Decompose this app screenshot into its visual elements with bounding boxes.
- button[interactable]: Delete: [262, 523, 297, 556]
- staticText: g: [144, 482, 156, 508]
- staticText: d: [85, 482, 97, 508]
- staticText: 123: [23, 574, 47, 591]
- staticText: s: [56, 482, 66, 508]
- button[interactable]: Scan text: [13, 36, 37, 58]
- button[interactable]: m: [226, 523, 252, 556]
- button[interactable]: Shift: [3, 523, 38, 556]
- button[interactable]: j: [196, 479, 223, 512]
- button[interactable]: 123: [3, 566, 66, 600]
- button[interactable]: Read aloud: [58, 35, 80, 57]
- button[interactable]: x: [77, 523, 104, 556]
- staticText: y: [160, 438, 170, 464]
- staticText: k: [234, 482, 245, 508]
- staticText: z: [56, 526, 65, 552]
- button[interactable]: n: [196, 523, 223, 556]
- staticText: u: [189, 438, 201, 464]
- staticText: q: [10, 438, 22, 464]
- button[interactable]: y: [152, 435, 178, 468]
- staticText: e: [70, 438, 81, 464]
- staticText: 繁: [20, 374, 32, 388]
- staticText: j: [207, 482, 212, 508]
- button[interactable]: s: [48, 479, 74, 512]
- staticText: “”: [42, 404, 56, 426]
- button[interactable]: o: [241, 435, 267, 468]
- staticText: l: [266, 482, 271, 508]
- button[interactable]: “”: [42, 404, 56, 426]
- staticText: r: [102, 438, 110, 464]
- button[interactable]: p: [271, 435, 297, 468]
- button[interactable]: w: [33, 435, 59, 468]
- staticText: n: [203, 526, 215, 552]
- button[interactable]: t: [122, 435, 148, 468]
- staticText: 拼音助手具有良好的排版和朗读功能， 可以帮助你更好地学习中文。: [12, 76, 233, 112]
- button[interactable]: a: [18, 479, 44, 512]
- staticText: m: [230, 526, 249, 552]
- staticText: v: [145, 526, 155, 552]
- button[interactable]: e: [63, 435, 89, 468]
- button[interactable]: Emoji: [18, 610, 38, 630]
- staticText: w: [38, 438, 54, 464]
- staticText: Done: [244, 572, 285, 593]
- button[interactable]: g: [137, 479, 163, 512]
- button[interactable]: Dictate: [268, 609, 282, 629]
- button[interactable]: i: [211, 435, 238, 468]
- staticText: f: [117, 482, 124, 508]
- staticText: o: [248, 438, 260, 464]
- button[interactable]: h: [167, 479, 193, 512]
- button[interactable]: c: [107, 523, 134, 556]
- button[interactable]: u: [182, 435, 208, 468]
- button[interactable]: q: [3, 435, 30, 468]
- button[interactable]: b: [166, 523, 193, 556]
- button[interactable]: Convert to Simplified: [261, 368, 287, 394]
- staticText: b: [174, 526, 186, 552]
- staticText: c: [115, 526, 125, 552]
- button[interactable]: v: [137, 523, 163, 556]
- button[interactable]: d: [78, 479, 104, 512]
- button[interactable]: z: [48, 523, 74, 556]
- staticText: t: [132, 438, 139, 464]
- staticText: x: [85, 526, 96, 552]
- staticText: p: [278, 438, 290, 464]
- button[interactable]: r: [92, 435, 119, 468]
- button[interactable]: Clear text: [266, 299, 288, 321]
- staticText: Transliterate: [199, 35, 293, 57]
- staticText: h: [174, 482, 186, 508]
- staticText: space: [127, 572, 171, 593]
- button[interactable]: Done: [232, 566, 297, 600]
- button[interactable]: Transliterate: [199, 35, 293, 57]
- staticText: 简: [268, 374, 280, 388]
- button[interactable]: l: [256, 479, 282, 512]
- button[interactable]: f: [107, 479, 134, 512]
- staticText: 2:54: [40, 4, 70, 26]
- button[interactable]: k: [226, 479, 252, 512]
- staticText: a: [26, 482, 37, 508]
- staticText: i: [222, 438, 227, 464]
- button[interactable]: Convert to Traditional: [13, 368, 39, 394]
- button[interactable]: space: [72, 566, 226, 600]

+--

**Required work:** Which lines of the records above hold the word "space"? Copy each one out.

**Exercise solution:**
- staticText: space: [127, 572, 171, 593]
- button[interactable]: space: [72, 566, 226, 600]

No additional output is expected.